Islam is not merely a religious creed or compound name for a few forms of worship, but a comprehensive system which envisages to annihilate all tyrannical and evil systems in the world and enforces its own programme of reform which it deems best for the well-being of mankind. . . . Those who affirm faith in this ideology become members of the party of Islam and enjoy equal status and equal rights without distinction of class, race, nation or the country to which they belong. In this manner, an International Revolutionary Party is born to which Qur'an gives the title of "Hizb Allah" and which alternatively is known as "Islamic Party" or "the Ummah of Islam."3

The struggle to follow and defend Islam on a social scale is jihad, and despite the Islamic unity of religion and politics, there are, in practice, many different notions of what jihad entails and what kind of ideal society should be worked towards. Some reformers such as Maududi envision sweeping reforms brought about by the spread of personal piety and democratic methods. Others, such as the Al Jihad Organization in Egypt, whose members were responsible for the assassination of Anwar Sadat in 1982, or Islamic Jihad in Lebanon, who claimed responsibility for bombing American and French barracks in 1983, consider murder and guerrilla warfare as valid means to greater ends.4 Thus even here, with a religion that clearly spells out preferred behavior, the fight for "the good" is at the mercy of contradictory interpretations and strategies.

This then is our nightmare. Lurking beneath the surface of the beguiling dream of a world transformed to the good is the dark angel plaguing all utopias: totalitarianism. Even were we to all agree that Islam or liberation theology or Green spirituality were the best wedding of spirit and ideology with which to organize world society, I'm enough of a pessimist to assert that the whole venture would fall prey to self-centered distortion courtesy of whatever leadership were in place (including some ultra-utopian version of mass direct democracy). And the more the world was unified under an overarching spiritual vision, the more suffocating it would be as things inevitably went askew. Ironically, sometimes the only guarantor of making the right moral choice is having the option to make the wrong choice as well.

Frankly, I think we would be doing God a favor by taking a solemn vow to keep Him or Her or It out of our public rationales for wars and our efforts toward an ever-elusive justice. To advocate this is not a call for amorality or a plug for secular humanism. On the contrary, the more people who are in touch with the indwelling Divine the better. From such attunement may well come appropriate behavior. If an individual or a church concludes that God calls them to a course of action, so be it.
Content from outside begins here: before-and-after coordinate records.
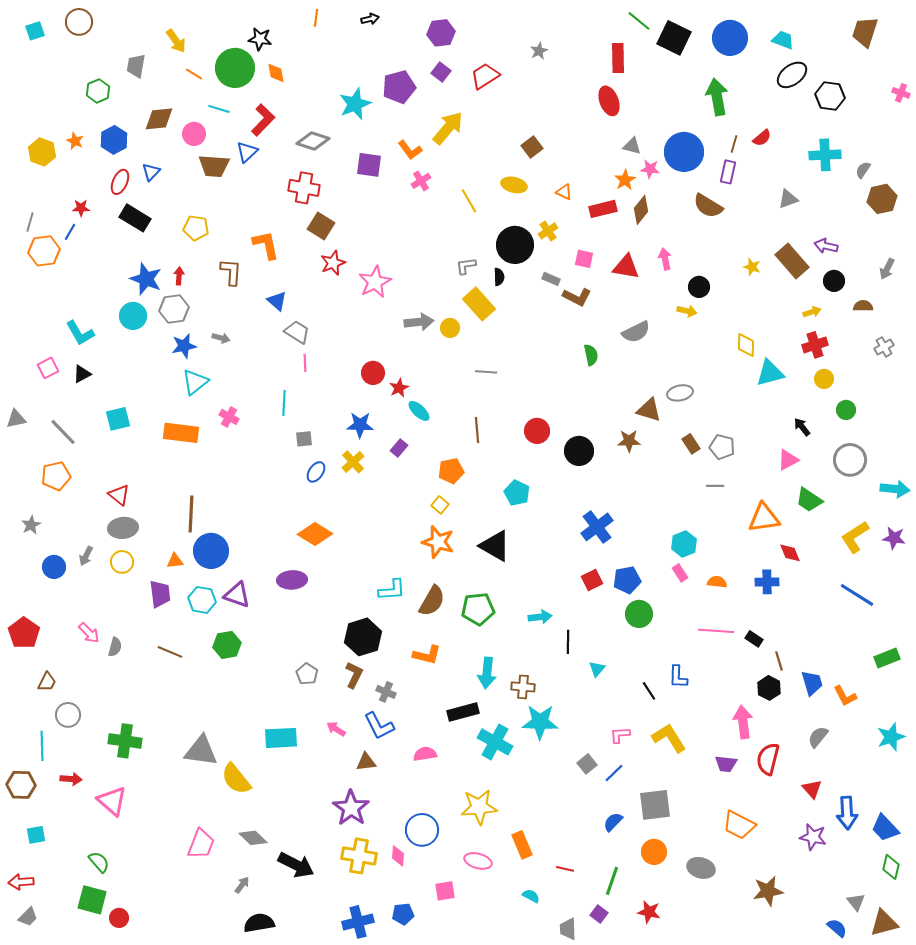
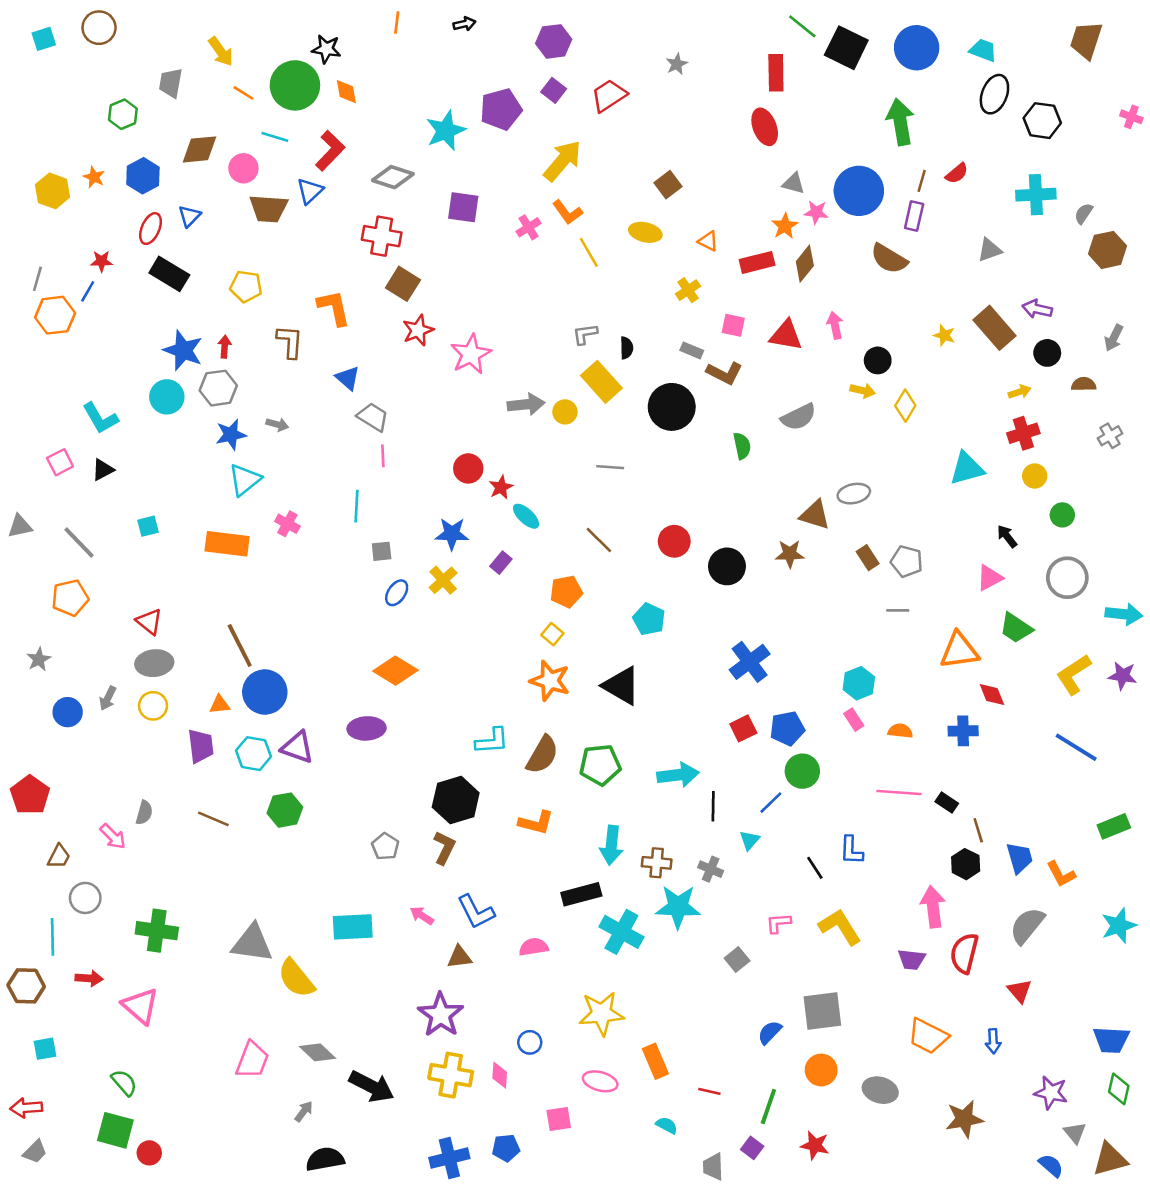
black ellipse: (792, 75) -> (994, 94), turned -32
orange L-shape: (410, 150) -> (567, 212), moved
black circle: (515, 245) -> (672, 407), moved
yellow diamond: (746, 345) -> (905, 406), moved, turned 30
cyan square: (118, 419) -> (148, 526), size x0.7
brown line: (477, 430) -> (599, 540), turned -40
brown line: (191, 514) -> (240, 646), turned -30
cyan arrow: (540, 617) -> (678, 775), size x1.4
pink arrow: (89, 633) -> (113, 836), moved
gray cross: (386, 692) -> (711, 869), moved
gray semicircle: (818, 737) -> (1027, 926), size x1.4
blue line: (614, 773) -> (771, 803), moved
blue arrow: (847, 813) -> (993, 1041), moved, size x0.6
blue trapezoid: (885, 828) -> (1111, 1040), turned -44
blue circle: (422, 830) -> (530, 1042), size x0.6
purple star: (813, 837) -> (1051, 1093), moved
Indeed, I don't rule out the possibility that such appropriate behavior might include being a warrior defending one's family or the innocent. One's highest Self doesn't always counsel quietism.
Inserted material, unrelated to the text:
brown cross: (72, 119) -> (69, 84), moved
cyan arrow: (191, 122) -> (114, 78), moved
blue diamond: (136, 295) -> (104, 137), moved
However, it seems self-evident to me that a political or social course of action should be defensible on its own terms - i.e. because it will lead to a social good which others, whether religious or not, might agree is desirable. Murder or robbery are condemned by communities not because such actions violate the Ten Commandments, but because they violate concepts of justice and right behavior that transcend any single religion or scripture.

To wave a Bible or Qur'an as you gallop forth, or to spout scriptural quotations to justify yourself, is likely to persuade no one who doesn't already agree with you. It is thus largely an exercise in self-congratulation, a public parading of one's piety. Ultimately, such behavior only muddies the waters. In the end, perhaps the best way to "keep the faith" may be to keep our mind open and our trap shut, all the better to hear the still small voice within.



Notes

1. "Call for Justice in Economic Life," The Witness, Vol. 66, No. 10, (Oct. 1983), pp. 15-16.

2. Isaiah 42:6-7. Biblical quotations are taken from The Jerusalem Bible.

3. S. Abul A'la Maududi, Jihad in Islam (Lahore, Pakistan: Islamic Publications Ltd., 1976), pp. 16-17.

4. Dilip Hiro, Holy Wars: The Rise of Islamic Fundamentalism (New York: Routledge, 1989), p. 224.